The bottom line is that not every ETL challenge within SSIS should be solved using expressions. The expression language was intended as a lightweight solution, and used in that context, it is an outstanding supplement to the product line. Try to think of SSIS expressions as spackle; small, light, elegant, and used pervasively, but in small doses. As effective as spackle is, a building contractor would never think of building an entire house using only spackle. As with any tool, expressions in SSIS are best used in proper context and should not be considered as a one-size-fits-all solution to every problem.
ETL can be hard.

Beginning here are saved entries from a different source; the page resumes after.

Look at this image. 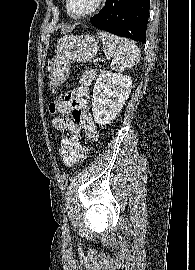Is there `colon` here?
<instances>
[{
	"label": "colon",
	"instance_id": "1",
	"mask_svg": "<svg viewBox=\"0 0 195 270\" xmlns=\"http://www.w3.org/2000/svg\"><path fill=\"white\" fill-rule=\"evenodd\" d=\"M73 101L72 92H68L56 98L49 106V110L52 114L59 113L66 110ZM88 156V149L82 147L79 153L78 160L79 162H84Z\"/></svg>",
	"mask_w": 195,
	"mask_h": 270
}]
</instances>
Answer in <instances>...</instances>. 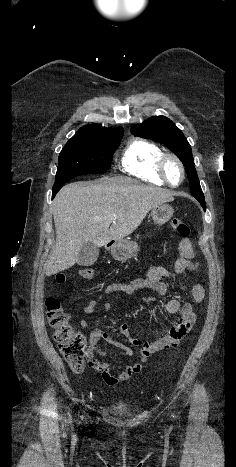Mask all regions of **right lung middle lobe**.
<instances>
[{
  "label": "right lung middle lobe",
  "mask_w": 236,
  "mask_h": 467,
  "mask_svg": "<svg viewBox=\"0 0 236 467\" xmlns=\"http://www.w3.org/2000/svg\"><path fill=\"white\" fill-rule=\"evenodd\" d=\"M122 136L123 133L73 136L59 154L54 186L63 185L78 175L105 173Z\"/></svg>",
  "instance_id": "1"
}]
</instances>
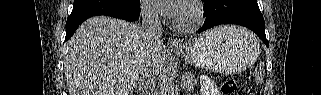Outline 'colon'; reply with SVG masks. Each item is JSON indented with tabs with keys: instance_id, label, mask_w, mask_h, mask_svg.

Often, it’s not the big design problems but the small “how do I . . .?” tactical questions that collectively cause the most friction during SSIS development. The SSIS expression language was designed for these types of questions. Its small footprint, somewhat familiar syntax, and extensive usability across the breadth of SSIS make it an excellent addition to the capabilities within Integration Services. Used properly, it can help to address a variety of problem domains and hopefully ease the burden on the ETL developer.